Songs featured in the “L” studio center around lust. These themes are extremely prominent on tracks like “Morning,” a steamy, passionate song with Kehlani, and “69” (an obvious reference to sex). In contrast, “Lose Each Other” is the only ballad of its kind on The Album, and it is a powerful one. Taylor sings about the grey area many lovers find themselves in – when a relationship seemingly ends but feelings are still present. “We don’t have to lose each other/we can be still friends if you want it… I’ll still go see your mother/I’ll still check up on your brother/I meant it when I said I loved you/And love just don’t go away,” Taylor expresses. It’s refreshing to hear Taylor sing about this stage of a relationship amidst many hot and heavy songs on the project.

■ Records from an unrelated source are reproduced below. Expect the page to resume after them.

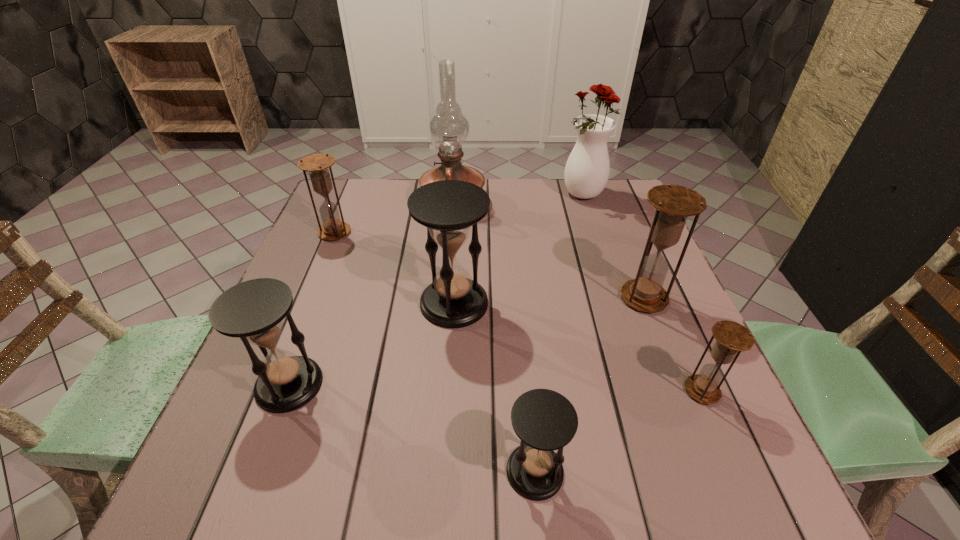 Where is `the sixth closest object to the smallest black hourglass`? the sixth closest object to the smallest black hourglass is located at coordinates click(317, 165).

Identify which object is the fourth closest to the vase. Please provide its 2D coordinates. Your answer should be formatted as a tuple, i.e. [(x, y)], where the tuple contains the x and y coordinates of a point satisfying the conditions above.

[(732, 337)]

Identify which hourglass is the third closest to the second biggest black hourglass. Please provide its 2D coordinates. Your answer should be formatted as a tuple, i.e. [(x, y)], where the tuple contains the x and y coordinates of a point satisfying the conditions above.

[(317, 165)]

Locate which hourglass ranks in proximity to the second smallest brown hourglass. Please provide its 2D coordinates. Your answer should be formatted as a tuple, i.e. [(x, y)], where the tuple contains the x and y coordinates of a point satisfying the conditions above.

[(449, 209)]

Locate which black hourglass is the closest to the second biggest black hourglass. Please provide its 2D coordinates. Your answer should be formatted as a tuple, i.e. [(x, y)], where the tuple contains the x and y coordinates of a point satisfying the conditions above.

[(449, 209)]

This screenshot has height=540, width=960. In order to click on black hourglass object that ranks as the closest to the farthest hourglass in this screenshot , I will do `click(449, 209)`.

I want to click on brown hourglass that is the closest to the oil lamp, so click(x=317, y=165).

Where is `brown hourglass object that ranks as the second closest to the nearest brown hourglass`? brown hourglass object that ranks as the second closest to the nearest brown hourglass is located at coordinates (317, 165).

The height and width of the screenshot is (540, 960). Identify the location of vacant space that satisfies the following two spatial constraints: 1. on the front side of the second nearest brown hourglass; 2. on the right side of the oil lamp. (444, 298).

At what (x,y) coordinates should I click in order to perform the action: click on vacant space that satisfies the following two spatial constraints: 1. on the back side of the seventh shortest object; 2. on the left side of the nearest hourglass. Please return your answer as a coordinate pair (x, y). The width and height of the screenshot is (960, 540). Looking at the image, I should click on 510,195. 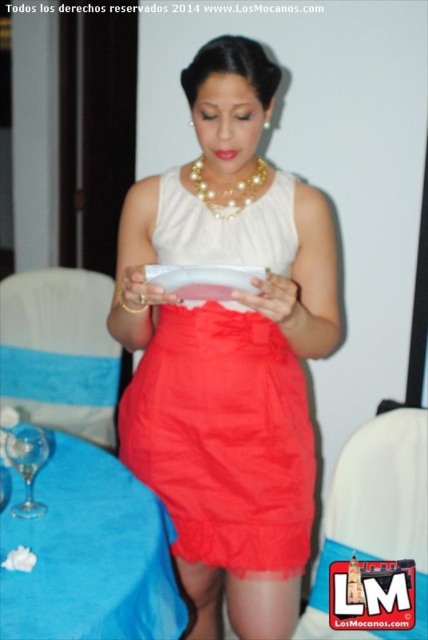 Question: Where is blue fabric table at lower left located in relation to pearl/textured necklace at center in the image?

Choices:
 (A) above
 (B) below

Answer: (B)

Question: Which point is closer to the camera?

Choices:
 (A) white satin dress at center
 (B) pearl/textured necklace at center
 (C) blue fabric table at lower left

Answer: (C)

Question: From the image, what is the correct spatial relationship of white satin dress at center in relation to blue fabric table at lower left?

Choices:
 (A) above
 (B) below

Answer: (A)

Question: Which of the following is the closest to the observer?

Choices:
 (A) blue fabric table at lower left
 (B) white satin dress at center

Answer: (A)

Question: Which object is closer to the camera taking this photo?

Choices:
 (A) blue fabric table at lower left
 (B) white satin dress at center

Answer: (A)

Question: Where is white satin dress at center located in relation to blue fabric table at lower left in the image?

Choices:
 (A) below
 (B) above

Answer: (B) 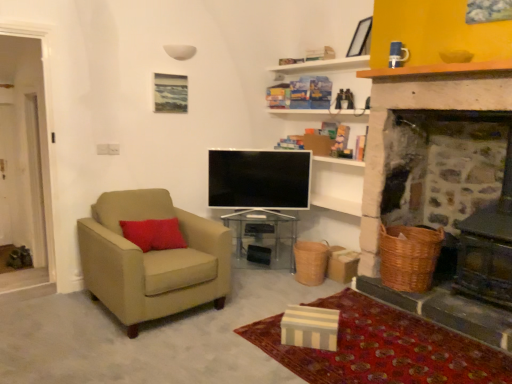 The width and height of the screenshot is (512, 384). I want to click on free space on the front side of beige fabric armchair at left, so click(128, 345). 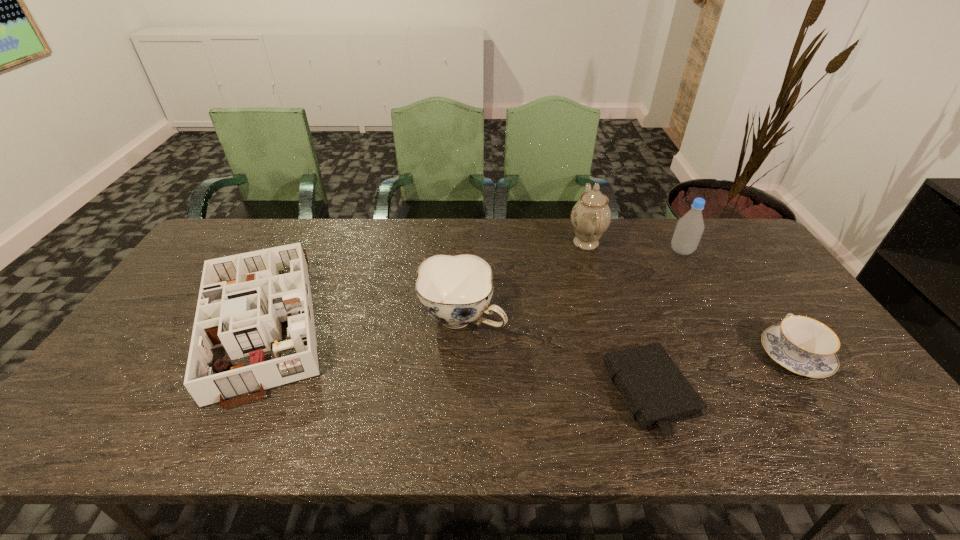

Although much of the project isn’t groundbreaking in terms of new sounds, as Taylor is clearly influenced by past and present R&B greats, her willingness to explore a multitude of genres makes The Album uniquely hers. It helps that Taylor’s voice is rich and melodic – each song is full of warm tones and, overall, the project is incredibly enjoyable and easy to listen to. Taylor’s increased creative input is apparent and The Album, released on Juneteenth, invites celebration of what it means to be Black and the beauty Black women possess.